● **Task item**
Leave every image behind and restate the data word for word.

● **Records provided**
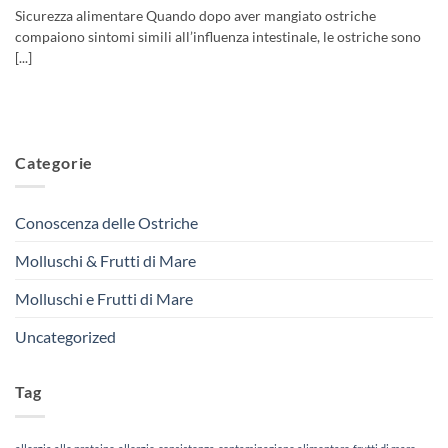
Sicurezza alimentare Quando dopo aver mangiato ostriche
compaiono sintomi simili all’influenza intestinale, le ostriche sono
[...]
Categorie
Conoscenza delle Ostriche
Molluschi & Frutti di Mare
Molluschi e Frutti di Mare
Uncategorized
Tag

● **Written solution**
Sicurezza alimentare Quando dopo aver mangiato ostriche
compaiono sintomi simili all’influenza intestinale, le ostriche sono
[...]
Categorie
Conoscenza delle Ostriche
Molluschi & Frutti di Mare
Molluschi e Frutti di Mare
Uncategorized
Tag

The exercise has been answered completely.